_Task prompt_
Write out, word for word, the first line of the data below and every line after it through the one containing "Nouveaux produits bas MOQ".
━━━ Data
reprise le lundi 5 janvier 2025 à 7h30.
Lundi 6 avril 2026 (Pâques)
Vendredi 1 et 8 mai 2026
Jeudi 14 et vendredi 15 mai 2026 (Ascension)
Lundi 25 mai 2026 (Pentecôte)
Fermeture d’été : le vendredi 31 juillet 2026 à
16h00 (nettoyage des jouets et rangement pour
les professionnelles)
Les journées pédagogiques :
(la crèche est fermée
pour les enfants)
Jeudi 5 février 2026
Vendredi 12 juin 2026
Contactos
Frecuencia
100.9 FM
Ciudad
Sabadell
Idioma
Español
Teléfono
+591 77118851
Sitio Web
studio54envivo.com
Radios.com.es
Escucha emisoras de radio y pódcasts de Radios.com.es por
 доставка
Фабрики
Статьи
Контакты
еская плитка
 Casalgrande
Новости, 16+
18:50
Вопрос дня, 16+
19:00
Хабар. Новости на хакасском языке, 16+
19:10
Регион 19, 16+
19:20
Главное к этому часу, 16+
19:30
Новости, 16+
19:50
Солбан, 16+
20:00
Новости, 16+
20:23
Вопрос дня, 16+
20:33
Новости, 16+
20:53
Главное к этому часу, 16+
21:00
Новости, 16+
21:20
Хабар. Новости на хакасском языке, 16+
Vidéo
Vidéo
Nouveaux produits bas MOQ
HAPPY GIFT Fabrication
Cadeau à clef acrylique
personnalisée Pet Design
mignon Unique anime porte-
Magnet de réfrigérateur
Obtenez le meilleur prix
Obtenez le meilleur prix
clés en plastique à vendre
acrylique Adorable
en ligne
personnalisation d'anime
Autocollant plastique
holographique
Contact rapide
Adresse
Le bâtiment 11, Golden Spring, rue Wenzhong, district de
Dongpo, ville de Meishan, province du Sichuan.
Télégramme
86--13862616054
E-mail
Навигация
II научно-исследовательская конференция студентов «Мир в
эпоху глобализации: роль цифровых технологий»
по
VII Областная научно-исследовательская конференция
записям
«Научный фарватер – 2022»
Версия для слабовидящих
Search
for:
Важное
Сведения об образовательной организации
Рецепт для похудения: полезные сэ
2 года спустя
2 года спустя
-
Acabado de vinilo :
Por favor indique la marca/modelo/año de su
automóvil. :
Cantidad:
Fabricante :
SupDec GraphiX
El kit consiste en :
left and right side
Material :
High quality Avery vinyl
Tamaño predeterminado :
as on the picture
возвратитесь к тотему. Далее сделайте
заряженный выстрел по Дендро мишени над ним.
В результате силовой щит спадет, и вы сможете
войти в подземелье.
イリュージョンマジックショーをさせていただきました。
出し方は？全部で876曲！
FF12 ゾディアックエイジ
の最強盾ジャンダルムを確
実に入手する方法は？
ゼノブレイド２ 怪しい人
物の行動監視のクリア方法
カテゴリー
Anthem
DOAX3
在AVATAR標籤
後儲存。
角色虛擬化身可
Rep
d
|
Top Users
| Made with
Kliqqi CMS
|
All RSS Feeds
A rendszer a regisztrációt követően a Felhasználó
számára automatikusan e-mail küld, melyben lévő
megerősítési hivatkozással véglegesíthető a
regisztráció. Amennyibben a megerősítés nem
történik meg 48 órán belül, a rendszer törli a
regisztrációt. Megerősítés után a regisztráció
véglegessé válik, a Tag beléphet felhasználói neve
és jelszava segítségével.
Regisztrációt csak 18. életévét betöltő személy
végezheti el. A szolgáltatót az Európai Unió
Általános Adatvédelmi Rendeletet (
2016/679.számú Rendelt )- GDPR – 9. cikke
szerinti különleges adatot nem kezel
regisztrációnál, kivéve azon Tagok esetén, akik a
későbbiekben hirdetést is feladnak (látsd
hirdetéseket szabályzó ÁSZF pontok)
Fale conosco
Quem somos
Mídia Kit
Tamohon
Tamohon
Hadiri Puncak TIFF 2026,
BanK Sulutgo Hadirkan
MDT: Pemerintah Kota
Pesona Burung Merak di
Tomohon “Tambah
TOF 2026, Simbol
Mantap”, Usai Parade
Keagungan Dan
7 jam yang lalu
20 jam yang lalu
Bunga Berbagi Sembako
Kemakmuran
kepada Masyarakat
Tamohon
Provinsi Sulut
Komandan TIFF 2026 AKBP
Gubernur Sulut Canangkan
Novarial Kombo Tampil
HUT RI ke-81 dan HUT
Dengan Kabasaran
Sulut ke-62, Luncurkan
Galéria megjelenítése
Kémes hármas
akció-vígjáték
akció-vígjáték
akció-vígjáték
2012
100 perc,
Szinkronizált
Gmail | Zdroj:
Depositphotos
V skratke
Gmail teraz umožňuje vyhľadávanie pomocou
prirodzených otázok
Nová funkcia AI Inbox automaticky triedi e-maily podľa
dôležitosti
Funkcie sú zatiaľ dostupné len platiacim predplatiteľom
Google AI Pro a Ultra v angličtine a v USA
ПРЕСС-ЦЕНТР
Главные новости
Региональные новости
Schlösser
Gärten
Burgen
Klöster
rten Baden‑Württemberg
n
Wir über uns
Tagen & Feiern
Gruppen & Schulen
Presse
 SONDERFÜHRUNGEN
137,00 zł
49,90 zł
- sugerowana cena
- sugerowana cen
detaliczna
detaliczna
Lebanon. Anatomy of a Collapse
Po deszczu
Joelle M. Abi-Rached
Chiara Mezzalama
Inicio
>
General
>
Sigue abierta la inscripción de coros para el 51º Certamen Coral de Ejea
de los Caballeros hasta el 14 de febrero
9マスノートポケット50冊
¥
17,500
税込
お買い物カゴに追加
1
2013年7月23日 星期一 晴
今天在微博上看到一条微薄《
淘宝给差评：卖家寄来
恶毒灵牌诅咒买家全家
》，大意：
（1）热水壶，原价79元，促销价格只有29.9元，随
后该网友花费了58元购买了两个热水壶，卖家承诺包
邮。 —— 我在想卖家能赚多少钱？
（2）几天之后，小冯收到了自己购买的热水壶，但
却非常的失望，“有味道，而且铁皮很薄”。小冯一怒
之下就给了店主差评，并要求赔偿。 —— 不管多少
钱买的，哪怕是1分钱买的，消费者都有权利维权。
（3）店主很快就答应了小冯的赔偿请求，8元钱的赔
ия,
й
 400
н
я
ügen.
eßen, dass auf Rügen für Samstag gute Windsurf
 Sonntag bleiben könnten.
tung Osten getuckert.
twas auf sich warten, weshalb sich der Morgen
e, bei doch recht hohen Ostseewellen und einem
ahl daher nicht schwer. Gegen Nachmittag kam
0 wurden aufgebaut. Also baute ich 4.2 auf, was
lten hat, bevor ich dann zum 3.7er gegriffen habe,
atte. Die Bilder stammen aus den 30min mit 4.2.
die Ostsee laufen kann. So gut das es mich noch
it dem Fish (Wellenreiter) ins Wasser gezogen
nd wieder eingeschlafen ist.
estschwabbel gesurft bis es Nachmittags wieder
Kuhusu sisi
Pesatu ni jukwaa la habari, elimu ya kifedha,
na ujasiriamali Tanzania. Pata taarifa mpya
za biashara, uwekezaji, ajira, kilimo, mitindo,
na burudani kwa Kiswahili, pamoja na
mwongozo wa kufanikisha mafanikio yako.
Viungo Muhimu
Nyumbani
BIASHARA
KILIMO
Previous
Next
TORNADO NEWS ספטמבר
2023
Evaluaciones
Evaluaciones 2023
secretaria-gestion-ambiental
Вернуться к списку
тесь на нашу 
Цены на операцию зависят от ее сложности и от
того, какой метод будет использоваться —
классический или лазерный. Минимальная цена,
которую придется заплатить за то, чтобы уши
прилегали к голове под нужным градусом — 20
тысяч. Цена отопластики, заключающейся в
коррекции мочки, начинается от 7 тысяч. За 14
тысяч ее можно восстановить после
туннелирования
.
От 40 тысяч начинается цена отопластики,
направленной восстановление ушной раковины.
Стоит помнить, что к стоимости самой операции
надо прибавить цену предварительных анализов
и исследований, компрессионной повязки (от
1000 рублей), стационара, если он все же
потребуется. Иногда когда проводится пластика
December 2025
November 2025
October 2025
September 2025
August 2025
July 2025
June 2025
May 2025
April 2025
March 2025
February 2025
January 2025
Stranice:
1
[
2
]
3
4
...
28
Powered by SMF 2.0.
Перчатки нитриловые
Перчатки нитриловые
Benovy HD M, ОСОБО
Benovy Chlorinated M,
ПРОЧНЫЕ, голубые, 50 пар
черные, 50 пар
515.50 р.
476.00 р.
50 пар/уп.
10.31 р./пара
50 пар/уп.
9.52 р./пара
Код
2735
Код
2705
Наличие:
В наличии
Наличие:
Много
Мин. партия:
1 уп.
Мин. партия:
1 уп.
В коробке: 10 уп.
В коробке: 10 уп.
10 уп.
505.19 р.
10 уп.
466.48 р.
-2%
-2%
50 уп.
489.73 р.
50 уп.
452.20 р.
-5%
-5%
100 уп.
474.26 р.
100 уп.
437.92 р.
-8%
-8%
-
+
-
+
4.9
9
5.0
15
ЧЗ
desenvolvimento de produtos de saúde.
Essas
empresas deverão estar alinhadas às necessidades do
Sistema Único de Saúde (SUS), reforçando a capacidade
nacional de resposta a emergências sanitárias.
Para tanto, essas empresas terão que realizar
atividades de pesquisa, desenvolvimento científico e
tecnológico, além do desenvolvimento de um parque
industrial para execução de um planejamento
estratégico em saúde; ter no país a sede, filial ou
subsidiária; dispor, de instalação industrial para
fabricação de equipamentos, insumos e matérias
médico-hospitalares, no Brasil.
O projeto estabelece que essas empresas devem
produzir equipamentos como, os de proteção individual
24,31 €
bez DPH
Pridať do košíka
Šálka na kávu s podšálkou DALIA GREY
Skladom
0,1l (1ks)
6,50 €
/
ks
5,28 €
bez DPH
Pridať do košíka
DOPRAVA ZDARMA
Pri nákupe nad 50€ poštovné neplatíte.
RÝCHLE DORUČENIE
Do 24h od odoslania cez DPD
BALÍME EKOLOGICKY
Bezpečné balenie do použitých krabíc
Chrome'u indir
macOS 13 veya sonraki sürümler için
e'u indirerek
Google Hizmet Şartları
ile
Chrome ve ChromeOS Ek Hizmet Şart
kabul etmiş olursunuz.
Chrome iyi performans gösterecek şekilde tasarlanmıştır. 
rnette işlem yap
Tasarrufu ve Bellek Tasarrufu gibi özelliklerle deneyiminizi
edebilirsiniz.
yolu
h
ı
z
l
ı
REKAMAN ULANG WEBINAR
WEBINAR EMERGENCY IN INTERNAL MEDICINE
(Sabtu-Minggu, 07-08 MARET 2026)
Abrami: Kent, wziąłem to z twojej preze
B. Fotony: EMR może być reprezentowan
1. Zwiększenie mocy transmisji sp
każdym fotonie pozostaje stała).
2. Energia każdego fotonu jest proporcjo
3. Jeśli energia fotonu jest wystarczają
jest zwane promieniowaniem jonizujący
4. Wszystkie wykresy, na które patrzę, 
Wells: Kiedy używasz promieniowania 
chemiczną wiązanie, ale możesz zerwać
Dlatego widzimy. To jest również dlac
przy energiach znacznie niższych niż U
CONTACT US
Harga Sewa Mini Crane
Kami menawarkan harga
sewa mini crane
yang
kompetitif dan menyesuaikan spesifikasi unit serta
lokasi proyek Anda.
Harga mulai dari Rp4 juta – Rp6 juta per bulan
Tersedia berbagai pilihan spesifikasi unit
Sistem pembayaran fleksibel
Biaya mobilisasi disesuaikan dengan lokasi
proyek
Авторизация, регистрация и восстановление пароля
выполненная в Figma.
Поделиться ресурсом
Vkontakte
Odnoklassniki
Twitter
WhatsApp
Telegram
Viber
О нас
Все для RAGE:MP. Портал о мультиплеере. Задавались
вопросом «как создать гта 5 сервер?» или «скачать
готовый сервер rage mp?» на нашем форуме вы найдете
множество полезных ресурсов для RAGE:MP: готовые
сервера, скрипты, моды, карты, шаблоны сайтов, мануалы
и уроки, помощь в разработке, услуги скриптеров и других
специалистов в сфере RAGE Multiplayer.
━━━━━━
_Result for this task_
reprise le lundi 5 janvier 2025 à 7h30.
Lundi 6 avril 2026 (Pâques)
Vendredi 1 et 8 mai 2026
Jeudi 14 et vendredi 15 mai 2026 (Ascension)
Lundi 25 mai 2026 (Pentecôte)
Fermeture d’été : le vendredi 31 juillet 2026 à
16h00 (nettoyage des jouets et rangement pour
les professionnelles)
Les journées pédagogiques :
(la crèche est fermée
pour les enfants)
Jeudi 5 février 2026
Vendredi 12 juin 2026
Contactos
Frecuencia
100.9 FM
Ciudad
Sabadell
Idioma
Español
Teléfono
+591 77118851
Sitio Web
studio54envivo.com
Radios.com.es
Escucha emisoras de radio y pódcasts de Radios.com.es por
 доставка
Фабрики
Статьи
Контакты
еская плитка
 Casalgrande
Новости, 16+
18:50
Вопрос дня, 16+
19:00
Хабар. Новости на хакасском языке, 16+
19:10
Регион 19, 16+
19:20
Главное к этому часу, 16+
19:30
Новости, 16+
19:50
Солбан, 16+
20:00
Новости, 16+
20:23
Вопрос дня, 16+
20:33
Новости, 16+
20:53
Главное к этому часу, 16+
21:00
Новости, 16+
21:20
Хабар. Новости на хакасском языке, 16+
Vidéo
Vidéo
Nouveaux produits bas MOQ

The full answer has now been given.